The EU is set to overtake the US in a few unfortunate categories:


  • 7 Comments

    • plasma

      I think it’s misleading to write that the “rate of case growth continues to accelerate”. That’s a statement about the third derivative of the number of cases: case growth is the first derivative, rate of case growth is the second, and case growth accelerating means that the third derivative is positive. It’s a statement about the change of the rate of case growth.

      I went through the trouble of graphing the change of the rate of case growth for the last one month of OWiD data. The graph looks like this: https://imgur.com/a/0E86N7W

      You can clearly see that case growth is not accelerating. 

      I also graphed the change in case growth for the sam period: https://imgur.com/a/89J7bN2

      You can see that case growth was accelerating for some time, but hasn’t for about a week now.

      Finally, case growth itself can be seen in the OWiD data explorer (note this graph is cumulative new cases per week rather than per day): https://ourworldindata.org/coronavirus-data-explorer?zoomToSelection=true&time=2020-08-15..latest&country=~OWID_WRL&region=World&casesMetric=true&interval=weekly&perCapita=true&smoothing=0&pickerMetric=location&pickerSort=asc

      This really is rising, so the most we can say is that cases are accelerating. But case growth or the rate of case growth doesn’t have a clear recent trend.

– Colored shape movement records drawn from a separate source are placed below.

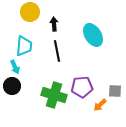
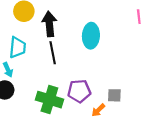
black arrow: (54, 24) -> (49, 24), size x1.6
cyan ellipse: (93, 35) -> (91, 36), turned 35

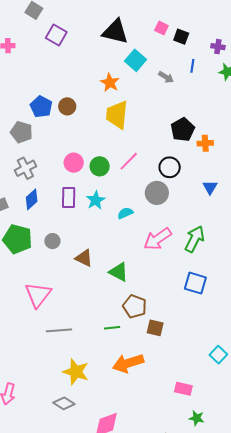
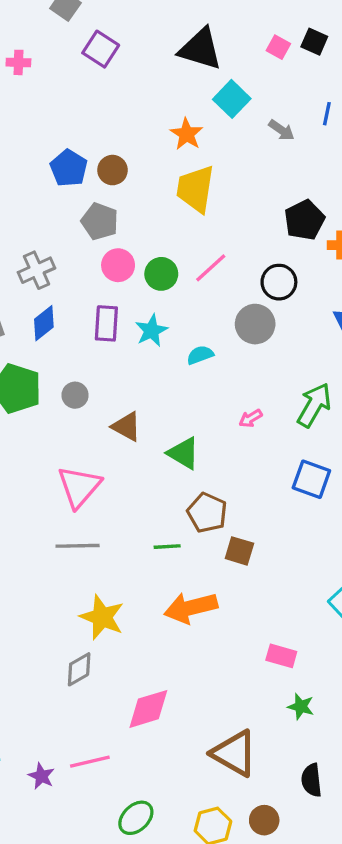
black square: (181, 37) -> (314, 42), moved
gray pentagon: (21, 132) -> (100, 221), moved
pink arrow: (158, 239) -> (251, 418), moved, size x0.5
pink triangle: (38, 295) -> (79, 487), moved
gray diamond: (64, 403) -> (79, 669), turned -65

      Thanks for these news roundups!

      0 |
      • Stephanie ArnoldContributor plasma

        I tend to tally case growth for the preceding week. There has been acceleration. Sometimes it holds steady for a long while, growing linearly, sometimes it picks up on a curve. It’s picking up right now. Case growth by millions for preceding weeks (a few weeks are omitted as I didn’t tally them that day):

        2.4 (now)
        2.3
        2.3
        2
        1.9
        1.8
        1.8
        1.8
        1.8
        1.8
        1.8
        1.7
        1.5 (July)

        5 |
      • plasma plasma

        Sure, but that’s not an acceleration in the rate of case growth, that’s an acceleration in case growth. The rate of case growth is pretty consistently 0 or 0.1 from week to week (except for the week that went from 2 to 2.3).

        An acceleration in the rate of case growth would be like an acceleration in the rate of speed, meaning that more speed is gained per unit time than before.

        0 |
    • Hardened

      Wow, that’s disappointing to see Europe regressing.  I wonder what the main reasons are for that?

      3 |
      • Stephanie ArnoldContributor Hardened

        We’re seeing a similar rise in the States. Anecdotally, I think it’s fatigue. People want some normalcy and are becoming complacent. 

        4 |
    • woodrow

      Here in Georgia we are in a trough.  I would blame it on mismanaged stats, except my son works at the major charity hospital in Atlanta and they show a trough on internal stats, as well.  Cooler weather in Georgia means we are spending more time outside, so that may account for our trough.  Our peak was in July, when hideous temps drove everyone inside. 

      3 |
      • Stephanie ArnoldContributor woodrow

        Same in my metro area. Hospitalizations and deaths have decreased dramatically in the Los Angeles metro area. I don’t feel that hopeful, though, because I know the trend can reverse.